═══ EXTRACTED ENTRIES ═══

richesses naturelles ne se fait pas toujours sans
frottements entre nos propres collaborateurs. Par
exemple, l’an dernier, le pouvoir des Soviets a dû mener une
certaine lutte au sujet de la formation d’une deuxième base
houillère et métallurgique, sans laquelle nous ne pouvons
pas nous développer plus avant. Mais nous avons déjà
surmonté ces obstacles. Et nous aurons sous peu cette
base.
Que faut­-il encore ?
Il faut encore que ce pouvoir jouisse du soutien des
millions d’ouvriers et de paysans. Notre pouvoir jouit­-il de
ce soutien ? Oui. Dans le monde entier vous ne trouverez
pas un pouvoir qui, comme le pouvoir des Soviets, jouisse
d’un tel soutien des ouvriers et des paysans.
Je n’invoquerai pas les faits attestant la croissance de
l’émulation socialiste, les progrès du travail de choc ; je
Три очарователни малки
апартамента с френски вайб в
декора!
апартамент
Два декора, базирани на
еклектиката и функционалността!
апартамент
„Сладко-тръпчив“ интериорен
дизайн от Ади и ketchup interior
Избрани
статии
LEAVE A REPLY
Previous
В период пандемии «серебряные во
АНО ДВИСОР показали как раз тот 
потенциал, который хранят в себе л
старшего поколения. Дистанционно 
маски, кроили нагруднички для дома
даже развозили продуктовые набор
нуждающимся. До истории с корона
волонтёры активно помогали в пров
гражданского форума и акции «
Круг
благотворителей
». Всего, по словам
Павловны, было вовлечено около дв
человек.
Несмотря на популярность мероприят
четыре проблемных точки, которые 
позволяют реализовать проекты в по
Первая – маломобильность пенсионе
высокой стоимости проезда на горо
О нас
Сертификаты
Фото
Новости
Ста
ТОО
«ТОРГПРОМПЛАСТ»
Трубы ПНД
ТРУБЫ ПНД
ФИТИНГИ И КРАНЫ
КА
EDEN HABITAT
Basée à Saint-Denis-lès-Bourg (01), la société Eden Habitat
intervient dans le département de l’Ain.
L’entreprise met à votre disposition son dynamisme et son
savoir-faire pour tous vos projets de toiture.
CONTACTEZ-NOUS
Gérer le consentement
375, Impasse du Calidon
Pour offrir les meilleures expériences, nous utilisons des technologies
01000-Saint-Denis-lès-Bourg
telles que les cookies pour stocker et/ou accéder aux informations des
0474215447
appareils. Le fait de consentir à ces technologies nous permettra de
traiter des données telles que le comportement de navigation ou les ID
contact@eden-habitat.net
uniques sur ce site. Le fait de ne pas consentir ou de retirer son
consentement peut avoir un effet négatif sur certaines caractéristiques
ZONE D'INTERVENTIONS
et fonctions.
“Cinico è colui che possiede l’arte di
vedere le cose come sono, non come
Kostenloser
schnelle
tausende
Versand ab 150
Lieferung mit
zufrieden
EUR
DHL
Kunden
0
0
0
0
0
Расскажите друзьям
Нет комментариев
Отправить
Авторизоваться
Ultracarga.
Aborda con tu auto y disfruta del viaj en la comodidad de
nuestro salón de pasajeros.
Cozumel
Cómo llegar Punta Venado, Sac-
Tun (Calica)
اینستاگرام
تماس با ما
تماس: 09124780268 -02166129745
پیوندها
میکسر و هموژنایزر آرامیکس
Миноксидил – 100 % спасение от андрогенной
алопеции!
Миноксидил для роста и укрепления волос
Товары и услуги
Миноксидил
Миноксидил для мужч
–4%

═══

[YOUR TASK]
Transcribe, in full, each record that appears above.

[TASK RESPONSE]
richesses naturelles ne se fait pas toujours sans
frottements entre nos propres collaborateurs. Par
exemple, l’an dernier, le pouvoir des Soviets a dû mener une
certaine lutte au sujet de la formation d’une deuxième base
houillère et métallurgique, sans laquelle nous ne pouvons
pas nous développer plus avant. Mais nous avons déjà
surmonté ces obstacles. Et nous aurons sous peu cette
base.
Que faut­-il encore ?
Il faut encore que ce pouvoir jouisse du soutien des
millions d’ouvriers et de paysans. Notre pouvoir jouit­-il de
ce soutien ? Oui. Dans le monde entier vous ne trouverez
pas un pouvoir qui, comme le pouvoir des Soviets, jouisse
d’un tel soutien des ouvriers et des paysans.
Je n’invoquerai pas les faits attestant la croissance de
l’émulation socialiste, les progrès du travail de choc ; je
Три очарователни малки
апартамента с френски вайб в
декора!
апартамент
Два декора, базирани на
еклектиката и функционалността!
апартамент
„Сладко-тръпчив“ интериорен
дизайн от Ади и ketchup interior
Избрани
статии
LEAVE A REPLY
Previous
В период пандемии «серебряные во
АНО ДВИСОР показали как раз тот 
потенциал, который хранят в себе л
старшего поколения. Дистанционно 
маски, кроили нагруднички для дома
даже развозили продуктовые набор
нуждающимся. До истории с корона
волонтёры активно помогали в пров
гражданского форума и акции «
Круг
благотворителей
». Всего, по словам
Павловны, было вовлечено около дв
человек.
Несмотря на популярность мероприят
четыре проблемных точки, которые 
позволяют реализовать проекты в по
Первая – маломобильность пенсионе
высокой стоимости проезда на горо
О нас
Сертификаты
Фото
Новости
Ста
ТОО
«ТОРГПРОМПЛАСТ»
Трубы ПНД
ТРУБЫ ПНД
ФИТИНГИ И КРАНЫ
КА
EDEN HABITAT
Basée à Saint-Denis-lès-Bourg (01), la société Eden Habitat
intervient dans le département de l’Ain.
L’entreprise met à votre disposition son dynamisme et son
savoir-faire pour tous vos projets de toiture.
CONTACTEZ-NOUS
Gérer le consentement
375, Impasse du Calidon
Pour offrir les meilleures expériences, nous utilisons des technologies
01000-Saint-Denis-lès-Bourg
telles que les cookies pour stocker et/ou accéder aux informations des
0474215447
appareils. Le fait de consentir à ces technologies nous permettra de
traiter des données telles que le comportement de navigation ou les ID
contact@eden-habitat.net
uniques sur ce site. Le fait de ne pas consentir ou de retirer son
consentement peut avoir un effet négatif sur certaines caractéristiques
ZONE D'INTERVENTIONS
et fonctions.
“Cinico è colui che possiede l’arte di
vedere le cose come sono, non come
Kostenloser
schnelle
tausende
Versand ab 150
Lieferung mit
zufrieden
EUR
DHL
Kunden
0
0
0
0
0
Расскажите друзьям
Нет комментариев
Отправить
Авторизоваться
Ultracarga.
Aborda con tu auto y disfruta del viaj en la comodidad de
nuestro salón de pasajeros.
Cozumel
Cómo llegar Punta Venado, Sac-
Tun (Calica)
اینستاگرام
تماس با ما
تماس: 09124780268 -02166129745
پیوندها
میکسر و هموژنایزر آرامیکس
Миноксидил – 100 % спасение от андрогенной
алопеции!
Миноксидил для роста и укрепления волос
Товары и услуги
Миноксидил
Миноксидил для мужч
–4%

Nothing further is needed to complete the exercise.